West sonrió e hizo un gesto afirmativo.
–¿Dónde está DʼCourtney?
–En camino hacia la Tierra a bordo del Astra.
–¿Conoces sus planes? ¿Sabes dónde va a instalarse?
–No. ¿Quieres que lo averigüemos?
–No lo sé. Depende…
–¿Depende de qué? –West lo miró con curiosidad–. Me gustaría que las ondas telepáticas pudieran transmitirse por teléfono. Quisiera saber qué piensas.
Reich sonrió forzadamente.
–Gracias a Dios, hay teléfono. Por lo menos tenemos esa protección… ¿Qué opinas del crimen, Ellery?
–Lo común.
–¿Lo común en dónde?
–En el gremio. Al gremio no le gustan los crímenes, Ben.
–¿Pero por qué te preocupas tanto por el gremio de los ésperes? Conoces el valor del dinero, del éxito. ¿Por qué permites que el gremio piense por ti?
–No entiendes. Hemos nacido en el gremio. Vivimos con él. Morimos en él. Tenemos el derecho de elegir a nuestros dirigentes, y eso basta. El gremio guía nuestras vidas profesionales. Nos entrena, nos gradúa, nos impone ciertas normas éticas, y cuida de que las cumplamos. Nos protege para que protejamos al hombre común, como en las sociedades médicas. Tenemos un equivalente del juramento hipocrático: votos ésperes. Dios proteja a quien se atreva a romperlos… como, me parece, me sugieres que haga.
–Quizá –dijo Reich con firmeza–. Quizá piense que te convendría romper esos votos. Quizá piense en el dinero…, una suma que tú o cualquier otro ésper de segunda clase no podría reunir en su vida.
–Olvídate, Ben. No me interesa.
–Imagina que rompas tus votos. ¿Qué pasa entonces?
–El ostracismo.
–¿Eso es todo? ¿Es tan terrible? ¿Con una fortuna en tus bolsillos? Algunos telépatas inteligentes se han separado alguna vez del gremio. Han sido expulsados. ¿Y qué? Despierta, Ellery.
West sonrió cansadamente.
–No entiendes, Ben.
–Házmelo entender.
–Esos individuos que mencionas…, como Jerry Church, no fueron tan listos. Es como… –West reflexionó unos instantes–. Antes de que la cirugía se desarrollase de veras los médicos formaban un grupo llamado de los sordomudos.
–¿No oían, no hablaban?
–Eso es. Se comunicaban por señas. Es decir, que sólo se podían comunicar con otros sordomudos. ¿Comprendes? Tenían que vivir en su propia comunidad, o no vivir simplemente. Un hombre se vuelve loco si no puede hablar con sus amigos.

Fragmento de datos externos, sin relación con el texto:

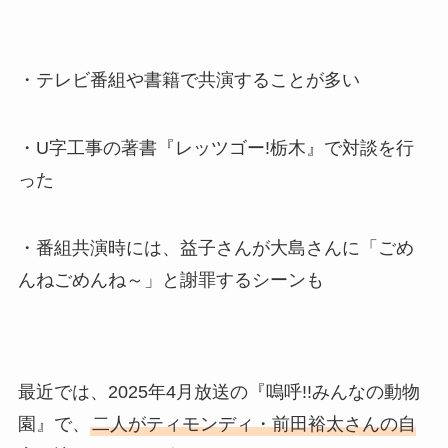
・テレビ番組や書籍で共演することが多い
・U字工事の著書『レッツゴー!栃木』で対談を行
った
・番組共演時には、益子さんが大島さんに「ごめ
んねごめんね～」と謝罪するシーンも
最近では、2025年4月放送の『嗚呼!!みんなの動物
園』で、
二人がティモンディ・前田裕太さんの自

–Algunos se confabularon y exigieron de los otros sordomudos una contribución semanal. Y la víctima pagaba. Había que elegir entre pagar o vivir en la soledad hasta enloquecerse.
–¿Quieres decir que sois como sordomudos?
–No, Ben. Los sordomudos sois vosotros, la gente normal. Si tuviésemos que vivir nada más que con vosotros, enloqueceríamos. Así que déjame. Si estás tramando algo sucio, no quiero saberlo.
West cortó la comunicación ante las narices de Reich. Con un rugido de furia, Reich tomó un pisapapeles de oro y lo lanzó contra la pantalla. Antes de que los fragmentos terminaran de caer, ya estaba en el corredor en camino hacia la calle.
Su secretaria ésper sabía a dónde iba. Su chofer ésper sabía a dónde quería ir. Reich entró en sus habitaciones y fue recibido por su mayordomo ésper, a quien anunció instantáneamente el almuerzo y movió las perillas que prepararían la comida de acuerdo con los inexpresados deseos de Reich. Sintiéndose un poco menos furioso, Reich entró silenciosamente en su estudio y se dirigió hacia su caja fuerte: una luz débil en un rincón.